Expulsion "ferme" ordonnée en référé (sans suspension des effets de la clause résolutoire)

Synthèse de la décision

Question juridique

Quelles sont les conditions d'acquisition de la clause résolutoire dans un bail locatif ?

Principe retenu

Le locataire est tenu de payer les loyers et charges aux termes convenus. La clause résolutoire est acquise lorsque le locataire n'a pas réglé les sommes dues dans le délai imparti après un commandement de payer.

Faits clés

  • Bail signé le 25 juin 2020 pour un loyer de 350 euros par mois.
  • Commandement de payer signifié le 14 novembre 2025 pour un montant de 6132,41 euros.
  • Saisine de la CCAPEX le 18 novembre 2025.
  • Assignation devant le juge des contentieux de la protection le 24 décembre 2025.
  • Monsieur [G] [B] [M] ne comparaît pas à l'audience.

Articles cités

article 24 de la loi du 6 juillet 1989 article 472 du code de procédure civile article 514 du code de procédure civile articles L433-1 et L433-2 du code des procédures civiles d’exécution

Exposé du litige

EXPOSE DU LITIGE Par acte sous seing privé en date du 25 juin 2020, Madame [L] [I] épouse [D] a donné à bail à Monsieur [G] [B] [M] un appartement situé immeuble sis à [Localité 1] [Adresse 5], pour un loyer mensuel de 350,00 euros.
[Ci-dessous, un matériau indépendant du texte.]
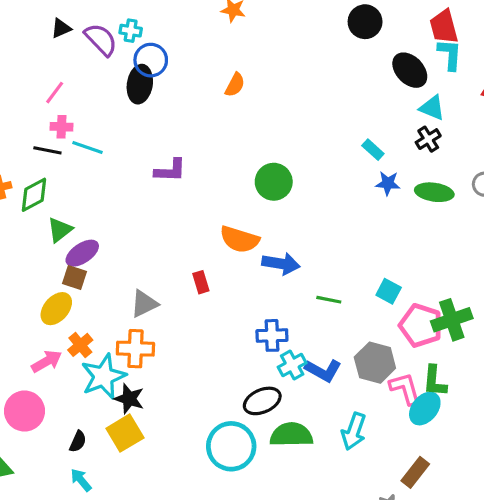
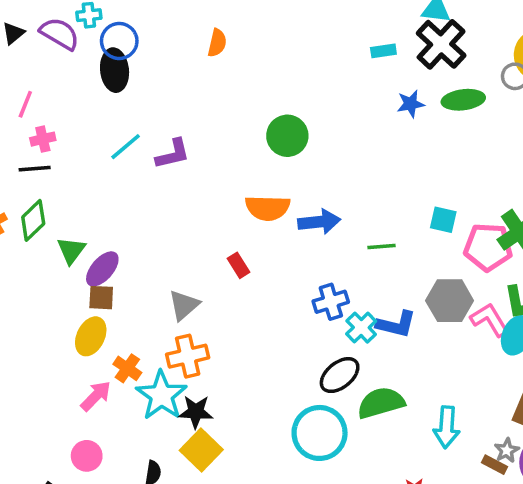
black cross: (428, 139) -> (441, 44), size x1.8
cyan line: (87, 147) -> (126, 147), moved, turned -44
cyan rectangle: (373, 150) -> (383, 51), moved, turned -35
pink circle: (24, 411) -> (87, 456), size x0.7
cyan arrow: (354, 431) -> (447, 427), moved

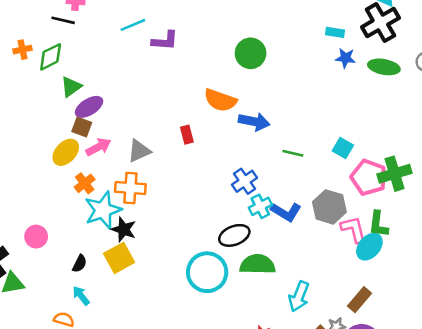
cyan rectangle: (383, 51) -> (335, 32), moved
blue cross: (331, 302) -> (244, 181), turned -35
pink arrow: (96, 396) -> (98, 147), moved

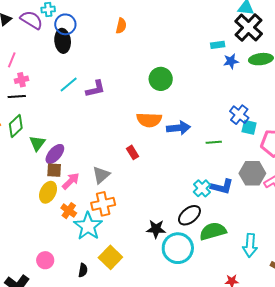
blue cross: (244, 181) -> (239, 115), moved
black star: (124, 229) -> (156, 229), moved

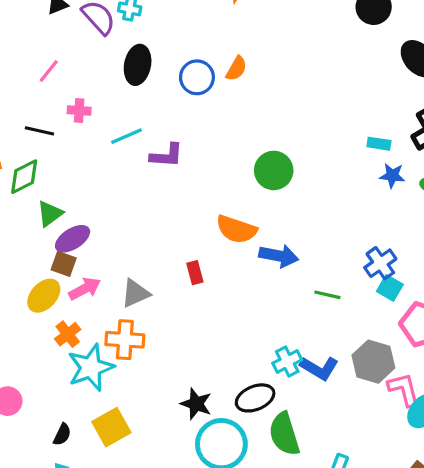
blue circle: (65, 24) -> (197, 77), moved
pink cross: (22, 80) -> (79, 110), moved
green semicircle: (213, 231) -> (284, 434), turned -108

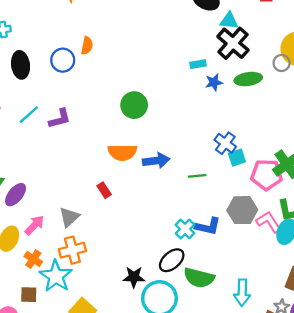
brown square: (64, 264) -> (29, 295), moved
cyan square: (390, 288) -> (237, 158), turned -30
green semicircle: (284, 434) -> (199, 278), turned -40

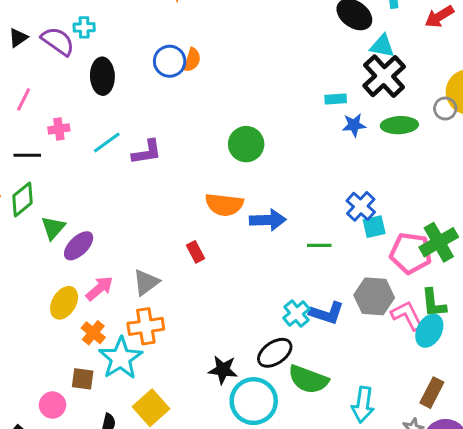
blue circle: (63, 60) -> (170, 61), moved

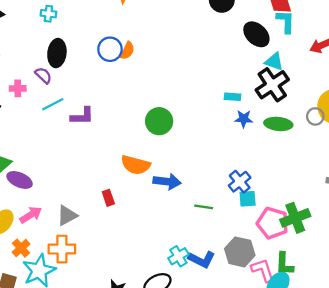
purple semicircle: (58, 41) -> (43, 75), moved, size x0.7
purple ellipse: (79, 246) -> (20, 180), turned 60

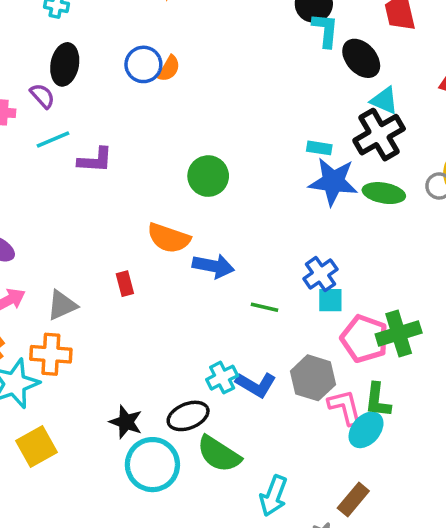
cyan L-shape: (286, 21) -> (325, 30), moved
blue star: (244, 119) -> (333, 182), size x1.8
Par acte de commissaire de justice en date du 14 novembre 2025, Madame [L] [I] épouse [D] a fait signifier à Monsieur [G] [B] [M] un commandement de payer visant la clause résolutoire pour un montant de 6132,41 euros en principal, au titre des loyers et charges impayés. Par notification électronique du 18 novembre 2025 Madame [L] [I] épouse [D] a saisi la commission de coordination des actions de prévention des expulsions locatives (CCAPEX). Par acte de commissaire de justice en date du 24 décembre 2025, Madame [L] [I] épouse [D] a fait assigner Monsieur [G] [B] [M] devant le juge des contentieux de la protection aux fins de : à titre principal, constater l’acquisition de la clause résolutoire,ordonner l’expulsion de Monsieur [G] [B] [M] ainsi que de tout occupant de son chef, avec au besoin l’assistance de la force publique,condamner Monsieur [G] [B] [M] au paiement des sommes suivantes :la somme de 3332,41 euros au titre de la dette locative ;la somme de 1000 euros à titre de dommages et intérêts,une indemnité d'occupation mensuelle égale au montant du loyer mensuel et des charges locatives, à compter de la résiliation du bail jusqu’à libération effective des lieux,la somme de 2000 euros en application de l’article 700 du code de procédure civile les dépens, À l'audience du 18 mai 2026, Madame [L] [I] épouse [D], représentée, maintient ses demandes et actualise sa créance à la somme de 3332,41 euros arrêtée au 24 décembre 2025 ; Madame [L] [I] épouse [D] soutient , sur le fondement de l'article 24 de la loi du 6 juillet 1989, que Monsieur [G] [B] [M] n'a pas réglé les sommes réclamées dans le délai de deux mois après la délivrance du commandement de payer du 14 novembre 2025. Monsieur [G] [B] [M], régulièrement assigné, à domicile ne comparait pas et n'est pas représenté. L'affaire a été mise en délibéré au 15 juin 2026 par mise à disposition au greffe du tribunal.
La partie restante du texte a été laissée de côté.